(TASK INPUTS)

============

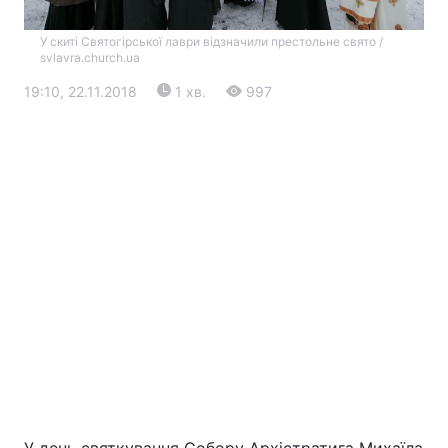
У скиті Святогірської лаври відзначили престольне свято /
svlavra.church.ua
19:10, 22.11.2018
1 хв.
997
Головна
Війна
Україна
Політика
Економіка
Світ
Екологія
РЕГІОНИ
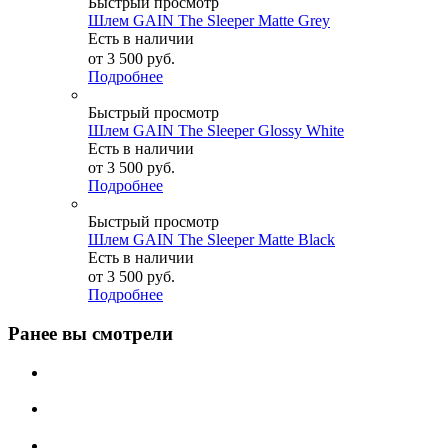
Быстрый просмотр
Шлем GAIN The Sleeper Matte Grey
Есть в наличии
от
3 500 руб.
Подробнее
Быстрый просмотр
Шлем GAIN The Sleeper Glossy White
Есть в наличии
от
3 500 руб.
Подробнее
Быстрый просмотр
Шлем GAIN The Sleeper Matte Black
Есть в наличии
от
3 500 руб.
Подробнее
Ранее вы смотрели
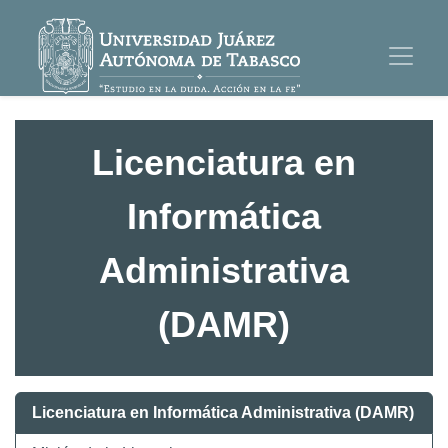
Licenciatura en
Informática
Administrativa
(DAMR)
Licenciatura en Informática Administrativa (DAMR)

============

(TASK OBJECTIVE) Write out each entry exactly as given, omitting any picture.

(SOLUTION TO THE EXERCISE)
У скиті Святогірської лаври відзначили престольне свято /
svlavra.church.ua
19:10, 22.11.2018
1 хв.
997
Головна
Війна
Україна
Політика
Економіка
Світ
Екологія
РЕГІОНИ
Быстрый просмотр
Шлем GAIN The Sleeper Matte Grey
Есть в наличии
от
3 500 руб.
Подробнее
Быстрый просмотр
Шлем GAIN The Sleeper Glossy White
Есть в наличии
от
3 500 руб.
Подробнее
Быстрый просмотр
Шлем GAIN The Sleeper Matte Black
Есть в наличии
от
3 500 руб.
Подробнее
Ранее вы смотрели
Licenciatura en
Informática
Administrativa
(DAMR)
Licenciatura en Informática Administrativa (DAMR)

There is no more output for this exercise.